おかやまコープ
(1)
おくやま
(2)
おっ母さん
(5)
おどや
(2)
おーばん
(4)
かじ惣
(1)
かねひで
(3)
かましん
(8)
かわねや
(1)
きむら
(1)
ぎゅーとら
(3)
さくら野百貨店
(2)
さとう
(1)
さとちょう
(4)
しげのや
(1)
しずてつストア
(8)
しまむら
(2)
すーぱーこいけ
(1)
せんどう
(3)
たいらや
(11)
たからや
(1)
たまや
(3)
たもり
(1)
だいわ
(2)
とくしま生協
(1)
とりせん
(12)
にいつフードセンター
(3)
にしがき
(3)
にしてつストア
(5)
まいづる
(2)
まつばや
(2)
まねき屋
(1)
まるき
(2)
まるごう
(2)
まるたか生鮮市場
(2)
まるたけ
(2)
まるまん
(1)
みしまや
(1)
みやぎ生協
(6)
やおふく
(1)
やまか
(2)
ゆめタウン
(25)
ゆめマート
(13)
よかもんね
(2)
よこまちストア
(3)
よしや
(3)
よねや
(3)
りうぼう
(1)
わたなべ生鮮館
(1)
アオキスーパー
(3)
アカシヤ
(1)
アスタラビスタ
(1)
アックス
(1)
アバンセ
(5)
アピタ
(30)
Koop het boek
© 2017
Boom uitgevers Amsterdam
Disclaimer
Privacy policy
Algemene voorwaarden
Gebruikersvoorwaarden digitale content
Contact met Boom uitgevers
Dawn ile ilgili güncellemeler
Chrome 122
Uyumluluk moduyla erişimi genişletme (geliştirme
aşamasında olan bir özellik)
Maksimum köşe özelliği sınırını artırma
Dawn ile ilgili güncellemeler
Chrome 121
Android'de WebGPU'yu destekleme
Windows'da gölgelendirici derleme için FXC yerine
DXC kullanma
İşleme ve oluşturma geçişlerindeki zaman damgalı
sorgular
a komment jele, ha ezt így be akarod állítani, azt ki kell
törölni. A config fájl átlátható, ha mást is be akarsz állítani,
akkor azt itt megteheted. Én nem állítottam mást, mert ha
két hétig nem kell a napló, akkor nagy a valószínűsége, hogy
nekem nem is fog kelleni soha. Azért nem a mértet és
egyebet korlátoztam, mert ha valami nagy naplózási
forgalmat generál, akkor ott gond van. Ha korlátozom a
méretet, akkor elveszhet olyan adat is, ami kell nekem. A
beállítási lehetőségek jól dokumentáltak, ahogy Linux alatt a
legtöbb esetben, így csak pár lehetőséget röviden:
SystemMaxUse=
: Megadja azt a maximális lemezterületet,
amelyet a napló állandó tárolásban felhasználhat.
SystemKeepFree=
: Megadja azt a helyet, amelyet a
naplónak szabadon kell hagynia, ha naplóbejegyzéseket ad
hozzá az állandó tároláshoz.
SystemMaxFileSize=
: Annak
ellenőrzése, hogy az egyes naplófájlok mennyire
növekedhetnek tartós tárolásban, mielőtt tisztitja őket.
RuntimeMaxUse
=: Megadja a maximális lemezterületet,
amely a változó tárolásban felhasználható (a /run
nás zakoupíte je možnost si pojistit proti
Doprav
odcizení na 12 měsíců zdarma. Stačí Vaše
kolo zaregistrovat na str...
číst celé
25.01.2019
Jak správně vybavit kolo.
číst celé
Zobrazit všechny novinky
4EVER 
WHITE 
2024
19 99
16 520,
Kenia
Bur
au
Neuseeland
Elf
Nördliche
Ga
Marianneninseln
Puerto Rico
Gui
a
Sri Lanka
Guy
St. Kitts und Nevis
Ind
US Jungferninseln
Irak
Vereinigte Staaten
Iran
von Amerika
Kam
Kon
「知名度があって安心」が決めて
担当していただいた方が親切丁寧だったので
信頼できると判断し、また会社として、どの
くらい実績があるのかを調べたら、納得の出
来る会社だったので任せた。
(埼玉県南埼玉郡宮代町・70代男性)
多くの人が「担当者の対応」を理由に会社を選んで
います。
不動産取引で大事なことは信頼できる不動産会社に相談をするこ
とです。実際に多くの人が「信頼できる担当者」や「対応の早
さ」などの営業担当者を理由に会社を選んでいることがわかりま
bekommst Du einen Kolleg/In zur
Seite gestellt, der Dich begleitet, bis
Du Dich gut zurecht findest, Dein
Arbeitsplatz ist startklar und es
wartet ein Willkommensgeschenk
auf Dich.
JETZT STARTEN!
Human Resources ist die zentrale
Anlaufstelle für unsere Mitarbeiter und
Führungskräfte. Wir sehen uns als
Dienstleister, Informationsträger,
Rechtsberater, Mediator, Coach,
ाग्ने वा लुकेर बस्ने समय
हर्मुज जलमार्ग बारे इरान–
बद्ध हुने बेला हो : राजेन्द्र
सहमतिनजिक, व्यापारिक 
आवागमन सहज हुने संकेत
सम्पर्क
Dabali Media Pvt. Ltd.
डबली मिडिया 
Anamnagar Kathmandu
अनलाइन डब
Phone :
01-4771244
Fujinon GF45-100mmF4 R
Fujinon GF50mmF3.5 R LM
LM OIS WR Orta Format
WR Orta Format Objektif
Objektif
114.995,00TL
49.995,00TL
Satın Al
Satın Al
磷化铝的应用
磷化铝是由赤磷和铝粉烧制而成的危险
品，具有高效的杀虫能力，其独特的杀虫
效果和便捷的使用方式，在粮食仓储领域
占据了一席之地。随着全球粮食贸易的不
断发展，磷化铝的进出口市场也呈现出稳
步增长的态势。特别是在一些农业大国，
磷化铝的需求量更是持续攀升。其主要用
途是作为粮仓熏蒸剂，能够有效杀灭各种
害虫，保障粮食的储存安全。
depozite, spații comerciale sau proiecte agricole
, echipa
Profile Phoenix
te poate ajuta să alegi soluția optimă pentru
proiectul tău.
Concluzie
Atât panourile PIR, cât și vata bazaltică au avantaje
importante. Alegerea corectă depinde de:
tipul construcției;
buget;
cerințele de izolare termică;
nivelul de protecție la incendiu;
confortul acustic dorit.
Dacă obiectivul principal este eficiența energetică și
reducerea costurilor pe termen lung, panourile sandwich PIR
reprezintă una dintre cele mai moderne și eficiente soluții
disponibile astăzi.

****

__WHAT YOU NEED TO DO__. After locating the line with "RuntimeMaxUse" in the material above, return it and each line after it exactly, ending at the line with "tipul construcției;".

__RESPONSE AREA__.
RuntimeMaxUse
=: Megadja a maximális lemezterületet,
amely a változó tárolásban felhasználható (a /run
nás zakoupíte je možnost si pojistit proti
Doprav
odcizení na 12 měsíců zdarma. Stačí Vaše
kolo zaregistrovat na str...
číst celé
25.01.2019
Jak správně vybavit kolo.
číst celé
Zobrazit všechny novinky
4EVER 
WHITE 
2024
19 99
16 520,
Kenia
Bur
au
Neuseeland
Elf
Nördliche
Ga
Marianneninseln
Puerto Rico
Gui
a
Sri Lanka
Guy
St. Kitts und Nevis
Ind
US Jungferninseln
Irak
Vereinigte Staaten
Iran
von Amerika
Kam
Kon
「知名度があって安心」が決めて
担当していただいた方が親切丁寧だったので
信頼できると判断し、また会社として、どの
くらい実績があるのかを調べたら、納得の出
来る会社だったので任せた。
(埼玉県南埼玉郡宮代町・70代男性)
多くの人が「担当者の対応」を理由に会社を選んで
います。
不動産取引で大事なことは信頼できる不動産会社に相談をするこ
とです。実際に多くの人が「信頼できる担当者」や「対応の早
さ」などの営業担当者を理由に会社を選んでいることがわかりま
bekommst Du einen Kolleg/In zur
Seite gestellt, der Dich begleitet, bis
Du Dich gut zurecht findest, Dein
Arbeitsplatz ist startklar und es
wartet ein Willkommensgeschenk
auf Dich.
JETZT STARTEN!
Human Resources ist die zentrale
Anlaufstelle für unsere Mitarbeiter und
Führungskräfte. Wir sehen uns als
Dienstleister, Informationsträger,
Rechtsberater, Mediator, Coach,
ाग्ने वा लुकेर बस्ने समय
हर्मुज जलमार्ग बारे इरान–
बद्ध हुने बेला हो : राजेन्द्र
सहमतिनजिक, व्यापारिक 
आवागमन सहज हुने संकेत
सम्पर्क
Dabali Media Pvt. Ltd.
डबली मिडिया 
Anamnagar Kathmandu
अनलाइन डब
Phone :
01-4771244
Fujinon GF45-100mmF4 R
Fujinon GF50mmF3.5 R LM
LM OIS WR Orta Format
WR Orta Format Objektif
Objektif
114.995,00TL
49.995,00TL
Satın Al
Satın Al
磷化铝的应用
磷化铝是由赤磷和铝粉烧制而成的危险
品，具有高效的杀虫能力，其独特的杀虫
效果和便捷的使用方式，在粮食仓储领域
占据了一席之地。随着全球粮食贸易的不
断发展，磷化铝的进出口市场也呈现出稳
步增长的态势。特别是在一些农业大国，
磷化铝的需求量更是持续攀升。其主要用
途是作为粮仓熏蒸剂，能够有效杀灭各种
害虫，保障粮食的储存安全。
depozite, spații comerciale sau proiecte agricole
, echipa
Profile Phoenix
te poate ajuta să alegi soluția optimă pentru
proiectul tău.
Concluzie
Atât panourile PIR, cât și vata bazaltică au avantaje
importante. Alegerea corectă depinde de:
tipul construcției;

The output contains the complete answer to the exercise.